Son indication est posée au cas par cas.
Tests en vol pour perte d’intégrité anatomique
ou fonctionnelle
La perte de l’intégrité anatomique ou fonctionnelle
de l’appareil locomoteur est une cause réglementaire
d’inaptitude à tout emploi dans le personnel navigant
(1). Elle peut faire suite à un accident domestique
ou professionnel qui, dans le domaine militaire, peut
résulter d’un fait de guerre. Elle pose la question des
capacités physiques au pilotage au stade des séquelles
après consolidation effective et, à l’instar des questions
d’aptitude décrites plus haut, elle n’est envisageable
qu’en cours de carrière.
Au niveau des membres supérieurs, il s’agira
d’évaluer la tenue du manche, l’utilisation optimale
des commutateurs radio, interrupteurs, ou commandes
de tir pour certains aéronefs militaires. Au niveau des
membres inférieurs, il s’agira d’agir efficacement sur
les palonniers et les freins. Sur le plan militaire, cette
réhabilitation ne peut évidemment se concevoir que sur
des aspects uniquement ergonomiques sans possibilité
d’aménagement du poste de conduite à la différence
des aéronefs civils pouvant être équipés, par exemple,
de malonniers. Elle ne peut s’adresser qu’à certaines
déformations, raideurs, limitation de la force motrice
ou discrets déficits sensitifs ainsi qu’à des amputations
digitales partielles. Pour une question de performance
opérationnelle, ces séquelles ne doivent pas s’associer à
des douleurs neurogènes, à un quelconque inconfort lié
aux modifications positionnelles ou au port de prothèse
orthopédique.
Les tests en situation ont pour objectif de vérifier
que le pilote est capable de piloter en toute sécurité
durant les différentes phases du vol mais également de
s’extraire rapidement de l’aéronef en cas de nécessité
d’évacuation en urgence. Sur le plan pratique, ils
associent un premier test en simulateur et un second
en vol, tous deux réalisés sur le type d’appareil pour
lequel le PN expertisé est qualifié et/ou susceptible de
le devenir. Ils sont supervisés par un pilote moniteur
référent qui évalue les facultés générales à piloter dans
des scénarios devant nécessairement comprendre des
mises en situation de panne ou de conditions dégradées.

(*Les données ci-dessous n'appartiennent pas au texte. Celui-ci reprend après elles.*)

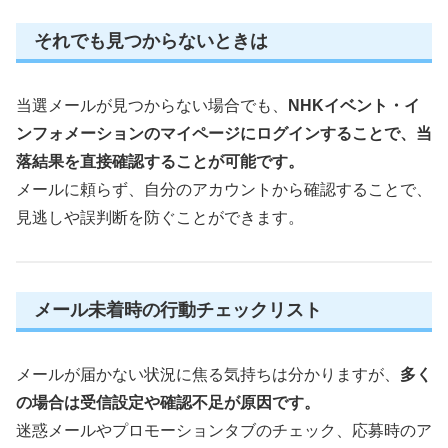
それでも見つからないときは
当選メールが見つからない場合でも、
NHKイベント・イ
ンフォメーションのマイページにログインすることで、当
落結果を直接確認することが可能です。
メールに頼らず、自分のアカウントから確認することで、
見逃しや誤判断を防ぐことができます。
メール未着時の行動チェックリスト
メールが届かない状況に焦る気持ちは分かりますが、
多く
の場合は受信設定や確認不足が原因です。
迷惑メールやプロモーションタブのチェック、応募時のア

Si cette première phase est favorable, ce premier test
au simulateur se poursuit en vol avec des contraintes
croissantes inhérentes aux qualifications du pilote
(tour de piste, vol tactique, vol aux instruments,…).
d. dubourdieu
10/10/2016 16:08
Le moniteur testeur transmet ensuite ses conclusions
techniques au commandement gestionnaire. Elles seront
prises en compte dans l’élaboration de l’avis formulé
par la CMAD, en règle générale limité, dans les cas
favorables, à l’activité sur l’aéronef sur lequel les tests
ont été réalisés. Il ne peut y avoir de limitation à la
présence d’un second pilote qualifié à bord compte tenu
de la nécessité absolue à ce que le PN expertisée puisse
accomplir seul toutes les tâches aéronautiques dévolues
à sa fonction.
Notre expérience recense exclusivement quelques
cas de séquelles de traumatismes de la main chez des
pilotes hélicoptères ayant tous retrouvé, à l’issue de
ce processus, une aptitude par dérogation aux normes
médicales.
Conclusion
Les épreuves de contrainte en caisson et en
centrifugeuse ainsi que les différents tests en vol
répondent à une exigence en termes de condition
médicale d’aptitude aéronautique, corollaire d’une
sécurité aérienne optimale. Ces épreuves s’intègrent
dans la démarche d’expertise en médecine aéronautique
militaire, au-delà des examens médicaux courants, et
permettent d’autoriser, dans les cas les plus favorables,
la poursuite d’une activité aéronautique opérationnelle
au bénéfice premier de l’institution militaire.
Les auteurs ne déclarent pas de conflit d’intérêt
concernant les données présentées dans cet article.